Someone explained that a bat mitzvah refers to a girl and a bar mitzvah to a boy, and Hamels said that all his Jewish friends back in San Diego had been male. "Baht ... baht ... baht," he said as the woman lifted the camera to her eye.
Fifteen minutes later the World Series MVP had successfully taped his message to young Arden Rose and was back in the effortless groove of meeting and greeting the line of buzzing fans. The woman with the video camera was long gone, but every once in a while, between the flashes, Hamels looked up at the ceiling and quietly uttered a few words. "Baht mitzvah," he repeated. "Baht."
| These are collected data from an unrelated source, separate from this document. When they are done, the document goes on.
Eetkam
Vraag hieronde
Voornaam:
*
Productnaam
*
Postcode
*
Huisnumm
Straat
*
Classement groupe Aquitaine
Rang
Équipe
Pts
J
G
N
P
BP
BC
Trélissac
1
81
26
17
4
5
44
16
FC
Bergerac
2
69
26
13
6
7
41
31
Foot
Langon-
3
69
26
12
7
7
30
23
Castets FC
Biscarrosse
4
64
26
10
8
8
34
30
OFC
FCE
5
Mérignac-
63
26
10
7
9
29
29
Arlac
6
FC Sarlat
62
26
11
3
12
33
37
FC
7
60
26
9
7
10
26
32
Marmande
This is the strange, fabulous new life of Cole Hamels.
WHEN HAMELS met Heidi Strobel in 2004, his name was familiar only to the most devoted Phillies fans and baseball draftniks, while she already had a firm understanding of life in the public's unforgiving gaze—and how to prosper in it. A year earlier she had appeared as a contestant in Survivor: The Amazon, the sixth season of the reality TV series. (She finished fifth, but she and the competition's eventual winner, Jenna Morasca, became famous for taking off all their clothes in return for some Oreos and peanut butter.) By the end, she says, she weighed 70 pounds and was paralyzed from the waist down for almost a month due to a bite from a poisonous spider. After the show aired, she parlayed her fame (VH-1 ranked her Survivor stripping as the 12th-greatest moment in the history of reality TV) into a cover appearance with Jenna in the August 2003 issue of Playboy, in addition to a variety of other profitable gigs. One of those took Heidi to Bright House Field, the home of the Class A Clearwater (Fla.) Threshers. Hamels, who had received a $2 million signing bonus as the 17th overall pick in the '02 draft, out of Rancho Bernardo (Calif.) High, was spending most of the '04 season at Clearwater on the disabled list due to elbow tendinitis.
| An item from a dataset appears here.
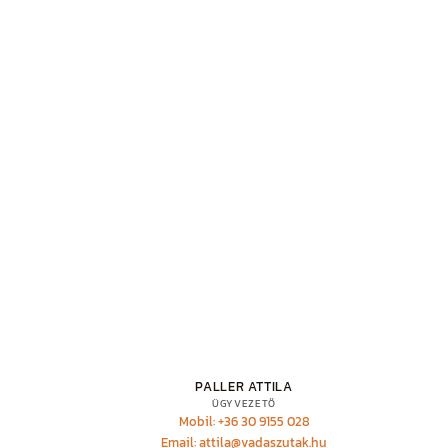
PALLER ATTILA
ÜGYVEZETŐ
Mobil: +36 30 9155 028
Email: attila@vadaszutak.hu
Cole approached Heidi at the urging of two of the ballpark's security guards. ("I told him, 'She's a pretty girl, she don't drink, she don't smoke—you should meet her,'" recalls one of the guards, Woody Woodard.) Within a few weeks, after Cole had flown to her hometown of Buffalo, Mo., they were dating. They were married in 2006, on New Year's Eve. "Part of what attracted me was how mature he was," Heidi says. "I didn't know he was young"—she is five years his senior—"I thought we were the same age. But when everybody's staring at you, the lights are on you, he used to go into a little ball."
In early January 2009 Cole and Heidi drove their Jeep, with a U-Haul attached, from their house in suburban Philadelphia to Clearwater so Cole could start his off-season workouts at the Phillies' spring training facility. On the way they stopped in Orlando. There Heidi, a dedicated runner who has a master's degree in exercise physiology, ran a half-marathon and attended a convention on behalf of a company she has started with her sister Dawn called sistasshirts.com, which produces and sells inspirational T-shirts for female runners. (Cole manned the credit-card swiper.)
Five days before Cole's appearance at the Diamond Club, the couple sat together on the couch in their rented Clearwater condo and talked about how some people, such as Derek Jeter and Tiger Woods, seem to have been born to shine in the public eye, while most others have to learn the skill. They agreed that Heidi's expertise in that regard has been immensely beneficial to her husband. "She definitely helped me with a lot of my interview skills and public speaking," Cole said.